Where an entry holds an image, skip the image but reproduce the rest word for word.
● ● ●
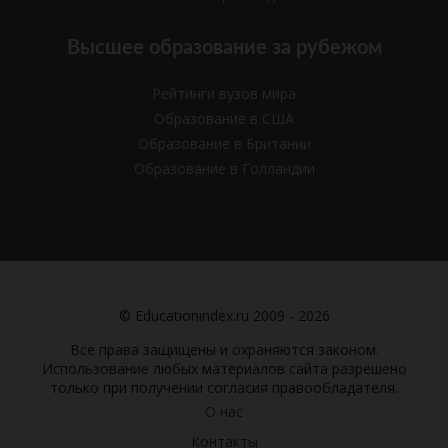
Высшее образование за рубежом
Рейтинги вузов мира
Образование в США
Образование в Британии
Образование в Голландии
© Educationindex.ru 2009 - 2026
Все права защищены и охраняются законом.
Использование любых материалов сайта разрешено
только при получении согласия правообладателя.
О нас
Контакты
● ● ●
_Result below_
Высшее образование за рубежом
Рейтинги вузов мира
Образование в США
Образование в Британии
Образование в Голландии
© Educationindex.ru 2009 - 2026
Все права защищены и охраняются законом.
Использование любых материалов сайта разрешено
только при получении согласия правообладателя.
О нас
Контакты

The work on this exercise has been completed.